┌────────

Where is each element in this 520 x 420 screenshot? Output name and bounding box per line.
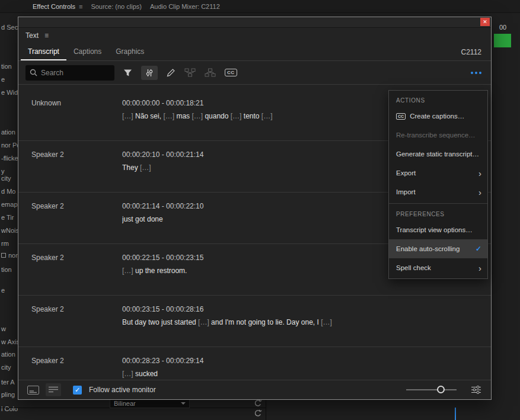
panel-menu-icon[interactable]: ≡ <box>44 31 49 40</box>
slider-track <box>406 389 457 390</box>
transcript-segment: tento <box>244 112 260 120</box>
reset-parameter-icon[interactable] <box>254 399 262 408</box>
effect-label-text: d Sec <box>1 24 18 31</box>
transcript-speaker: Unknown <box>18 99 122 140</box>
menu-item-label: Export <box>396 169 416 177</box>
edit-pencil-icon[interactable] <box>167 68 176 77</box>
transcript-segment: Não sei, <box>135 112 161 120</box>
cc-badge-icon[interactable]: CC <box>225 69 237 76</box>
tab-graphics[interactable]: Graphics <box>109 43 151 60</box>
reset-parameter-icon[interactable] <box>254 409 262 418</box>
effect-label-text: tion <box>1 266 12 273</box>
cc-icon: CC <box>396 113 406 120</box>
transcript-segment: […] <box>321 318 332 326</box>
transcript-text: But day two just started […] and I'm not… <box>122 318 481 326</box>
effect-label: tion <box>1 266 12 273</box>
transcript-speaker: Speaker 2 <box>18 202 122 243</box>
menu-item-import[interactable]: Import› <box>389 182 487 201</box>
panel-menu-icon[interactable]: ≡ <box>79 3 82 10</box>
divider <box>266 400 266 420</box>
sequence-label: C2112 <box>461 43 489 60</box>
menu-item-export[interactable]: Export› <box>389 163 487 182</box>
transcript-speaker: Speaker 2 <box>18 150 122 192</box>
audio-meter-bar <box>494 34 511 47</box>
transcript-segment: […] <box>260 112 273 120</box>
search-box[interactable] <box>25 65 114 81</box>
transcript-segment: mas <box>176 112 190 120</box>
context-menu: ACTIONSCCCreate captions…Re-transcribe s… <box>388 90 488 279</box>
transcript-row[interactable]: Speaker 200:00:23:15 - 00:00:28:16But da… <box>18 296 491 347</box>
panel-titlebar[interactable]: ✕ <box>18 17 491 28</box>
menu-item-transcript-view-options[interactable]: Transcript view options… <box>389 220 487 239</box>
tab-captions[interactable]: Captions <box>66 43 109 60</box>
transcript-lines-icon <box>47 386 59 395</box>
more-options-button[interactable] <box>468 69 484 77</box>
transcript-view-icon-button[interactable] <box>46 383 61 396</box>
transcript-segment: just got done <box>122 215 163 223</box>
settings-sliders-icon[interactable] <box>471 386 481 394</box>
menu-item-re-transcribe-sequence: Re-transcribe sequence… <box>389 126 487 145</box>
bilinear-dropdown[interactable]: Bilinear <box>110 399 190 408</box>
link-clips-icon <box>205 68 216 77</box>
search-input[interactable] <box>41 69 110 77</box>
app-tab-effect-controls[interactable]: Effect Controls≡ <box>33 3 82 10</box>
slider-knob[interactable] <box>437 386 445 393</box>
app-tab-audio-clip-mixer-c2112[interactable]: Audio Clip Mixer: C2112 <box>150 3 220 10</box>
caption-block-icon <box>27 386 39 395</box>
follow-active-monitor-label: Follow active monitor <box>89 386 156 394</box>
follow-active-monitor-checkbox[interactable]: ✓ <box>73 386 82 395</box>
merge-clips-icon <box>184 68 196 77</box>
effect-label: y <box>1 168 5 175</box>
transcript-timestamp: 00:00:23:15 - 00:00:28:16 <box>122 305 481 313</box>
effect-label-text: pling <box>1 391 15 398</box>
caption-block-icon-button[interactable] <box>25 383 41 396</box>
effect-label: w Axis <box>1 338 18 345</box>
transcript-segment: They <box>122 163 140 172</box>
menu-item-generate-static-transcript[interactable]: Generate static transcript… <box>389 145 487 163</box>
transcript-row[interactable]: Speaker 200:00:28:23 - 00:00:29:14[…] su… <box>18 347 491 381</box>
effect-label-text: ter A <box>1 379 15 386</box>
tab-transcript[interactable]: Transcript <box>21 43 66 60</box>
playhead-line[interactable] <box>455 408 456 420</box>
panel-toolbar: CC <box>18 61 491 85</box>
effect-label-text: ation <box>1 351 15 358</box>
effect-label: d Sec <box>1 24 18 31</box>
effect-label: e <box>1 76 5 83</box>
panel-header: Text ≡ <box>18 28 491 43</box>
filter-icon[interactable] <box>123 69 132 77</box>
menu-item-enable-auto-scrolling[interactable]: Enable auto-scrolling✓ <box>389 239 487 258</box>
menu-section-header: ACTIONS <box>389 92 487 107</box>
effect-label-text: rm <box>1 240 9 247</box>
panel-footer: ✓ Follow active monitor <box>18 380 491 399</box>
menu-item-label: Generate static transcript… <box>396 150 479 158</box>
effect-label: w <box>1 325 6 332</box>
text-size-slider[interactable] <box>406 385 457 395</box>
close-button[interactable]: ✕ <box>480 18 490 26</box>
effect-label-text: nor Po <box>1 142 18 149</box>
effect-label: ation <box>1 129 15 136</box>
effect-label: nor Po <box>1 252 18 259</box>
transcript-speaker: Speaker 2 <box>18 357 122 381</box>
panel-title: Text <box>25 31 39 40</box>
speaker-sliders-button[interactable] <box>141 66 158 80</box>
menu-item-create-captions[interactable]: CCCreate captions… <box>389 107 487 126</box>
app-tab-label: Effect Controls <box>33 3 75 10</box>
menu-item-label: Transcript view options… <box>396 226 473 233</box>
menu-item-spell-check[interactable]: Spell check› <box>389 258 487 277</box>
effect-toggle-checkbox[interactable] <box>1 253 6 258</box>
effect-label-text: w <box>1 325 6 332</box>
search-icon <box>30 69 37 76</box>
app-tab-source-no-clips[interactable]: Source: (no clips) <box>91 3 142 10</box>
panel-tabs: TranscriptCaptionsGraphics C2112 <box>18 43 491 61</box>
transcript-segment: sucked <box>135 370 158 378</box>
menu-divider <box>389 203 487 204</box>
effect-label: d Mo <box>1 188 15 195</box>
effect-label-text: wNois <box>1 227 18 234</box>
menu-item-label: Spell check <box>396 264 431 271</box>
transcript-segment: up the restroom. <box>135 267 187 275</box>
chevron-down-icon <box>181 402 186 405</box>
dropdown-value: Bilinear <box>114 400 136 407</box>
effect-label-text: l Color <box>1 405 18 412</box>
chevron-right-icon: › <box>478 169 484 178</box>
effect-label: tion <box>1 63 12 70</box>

└────────
┌────────

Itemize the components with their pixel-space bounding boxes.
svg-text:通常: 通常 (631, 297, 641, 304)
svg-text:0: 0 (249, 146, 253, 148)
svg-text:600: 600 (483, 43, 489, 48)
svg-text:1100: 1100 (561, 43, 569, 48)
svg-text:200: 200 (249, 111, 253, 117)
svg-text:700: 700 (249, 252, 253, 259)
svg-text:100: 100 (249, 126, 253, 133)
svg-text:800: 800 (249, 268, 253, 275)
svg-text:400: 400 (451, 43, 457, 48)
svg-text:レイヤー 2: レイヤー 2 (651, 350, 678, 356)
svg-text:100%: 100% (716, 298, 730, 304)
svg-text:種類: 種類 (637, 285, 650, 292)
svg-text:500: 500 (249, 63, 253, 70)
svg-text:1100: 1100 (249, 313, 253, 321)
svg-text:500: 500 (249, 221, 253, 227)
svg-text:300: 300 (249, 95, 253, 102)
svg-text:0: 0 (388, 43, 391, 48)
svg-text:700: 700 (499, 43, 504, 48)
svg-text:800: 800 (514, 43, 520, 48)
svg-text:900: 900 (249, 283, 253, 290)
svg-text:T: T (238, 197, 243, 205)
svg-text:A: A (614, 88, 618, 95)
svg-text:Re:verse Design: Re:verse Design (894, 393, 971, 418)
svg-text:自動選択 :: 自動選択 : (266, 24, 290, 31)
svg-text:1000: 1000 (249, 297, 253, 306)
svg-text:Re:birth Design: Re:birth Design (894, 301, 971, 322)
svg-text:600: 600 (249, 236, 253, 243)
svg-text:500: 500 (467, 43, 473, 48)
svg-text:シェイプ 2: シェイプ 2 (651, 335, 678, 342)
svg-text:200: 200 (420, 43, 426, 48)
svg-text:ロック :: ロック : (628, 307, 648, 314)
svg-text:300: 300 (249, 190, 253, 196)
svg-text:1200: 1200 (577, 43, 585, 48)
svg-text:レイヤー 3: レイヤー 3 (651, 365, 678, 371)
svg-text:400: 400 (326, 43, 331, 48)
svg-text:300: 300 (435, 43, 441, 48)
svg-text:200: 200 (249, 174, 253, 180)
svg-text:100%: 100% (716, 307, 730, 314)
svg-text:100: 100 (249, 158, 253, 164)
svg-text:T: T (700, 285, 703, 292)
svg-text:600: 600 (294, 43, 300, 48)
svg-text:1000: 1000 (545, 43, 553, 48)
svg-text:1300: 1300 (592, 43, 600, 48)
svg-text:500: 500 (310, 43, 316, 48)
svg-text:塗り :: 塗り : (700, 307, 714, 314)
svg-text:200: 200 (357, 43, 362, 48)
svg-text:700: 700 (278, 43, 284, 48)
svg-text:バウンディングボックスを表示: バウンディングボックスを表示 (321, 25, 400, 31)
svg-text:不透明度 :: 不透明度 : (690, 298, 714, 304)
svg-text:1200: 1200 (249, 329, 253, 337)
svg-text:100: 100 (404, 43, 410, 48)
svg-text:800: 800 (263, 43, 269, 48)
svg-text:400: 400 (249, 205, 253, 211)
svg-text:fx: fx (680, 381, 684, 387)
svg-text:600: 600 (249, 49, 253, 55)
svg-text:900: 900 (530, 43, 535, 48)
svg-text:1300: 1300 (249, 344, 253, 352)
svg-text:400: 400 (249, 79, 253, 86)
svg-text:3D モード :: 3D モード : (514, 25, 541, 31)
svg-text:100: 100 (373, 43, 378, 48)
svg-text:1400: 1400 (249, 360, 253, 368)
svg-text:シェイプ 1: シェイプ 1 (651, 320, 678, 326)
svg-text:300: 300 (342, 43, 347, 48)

└────────

About this task – Each line above that has the word "panel" must be copied.

Exercise output –
panel-menu-icon[interactable]: ≡ <box>44 31 49 40</box>
panel-menu-icon[interactable]: ≡ <box>79 3 82 10</box>
panel-titlebar[interactable]: ✕ <box>18 17 491 28</box>
panel-toolbar: CC <box>18 61 491 85</box>
panel-header: Text ≡ <box>18 28 491 43</box>
panel-footer: ✓ Follow active monitor <box>18 380 491 399</box>
panel-title: Text <box>25 31 39 40</box>
panel-tabs: TranscriptCaptionsGraphics C2112 <box>18 43 491 61</box>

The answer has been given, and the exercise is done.